Ms. Vaughan and Dakota found Saba, who normally stayed indoors, under a porch a few doors down.
"It wasn't far, but he was a cat that wouldn't have gone to anybody," Ms. Sheppard said. "I think he probably would have died under there, to tell you the truth, because if anyone tried to help him out, he would have stayed put. He would have been too scared."
Yolande DuBois called Ms. Vaughan after her daughter's cat, Shadow, had been missing about four days.
"She came with her little dog and within 10 minutes the cat was found and everything was hunky-dory," said Ms. DuBois, who lives near First Lake in Lower Sackville.
The cat underwent a name change after the recovery.
"We used to call it Shadow because you could never find it," Ms. DuBois said, "but we've since called it Pretty Girl."
Much like a police investigation, Ms. Vaughan tries to develop a profile of the cat she's hunting.
"I'm not going to look for a skittish cat in the same way that I'm going to look for the super-friendly guy that's not afraid of anything."
Ms. Vaughan, who also has a day job in an office and three indoor cats of her own, figures she's worked on about 100 cases since she became a pet detective in late 2006.
She travelled to the United States to train for a week with California pet detective Kat Albrecht, a former police officer.
Now that she's taught Dakota to find cats, she's working on getting Montana, another beagle, to track lost dogs.
"I thought it would be a delightful thing to offer here because there's just nobody who can really help you," Ms. Vaughan said.
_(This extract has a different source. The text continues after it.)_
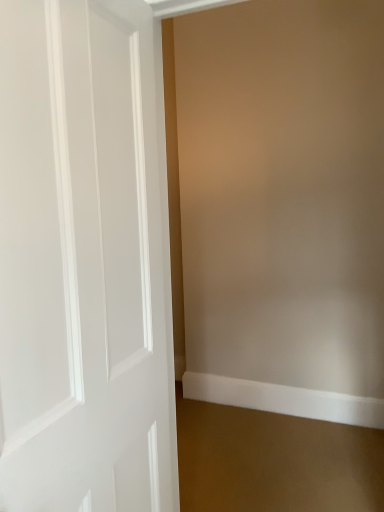 The height and width of the screenshot is (512, 384). Find the location of `blank space above white smooth baseboard at lower right (from a real-world perspective)`. blank space above white smooth baseboard at lower right (from a real-world perspective) is located at coordinates (281, 379).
"I have an 80 per cent success rate. So 20 per cent of them I just cannot find. There's times when I felt so close, yet so far. That can be really hard on you."
Veterinarians and animal shelters are starting to recommend her services.
"People come in just mesmerized," she said. "Sometimes, within just a few minutes, we can locate the cat and they just think we're amazing."
One case, however, has been stretching on for a year and a half. Ms. Vaughan has caught images of Sabina, a wayward Cow Bay kitty, on a surveillance camera, but she can't lure her into a trap.
"What I suspect is this cat has already been trapped once," she said. "It's very difficult to convince them to enter the trap again. I think that she's gone to a state of mind where everything is a predator, so she's very, very cautious."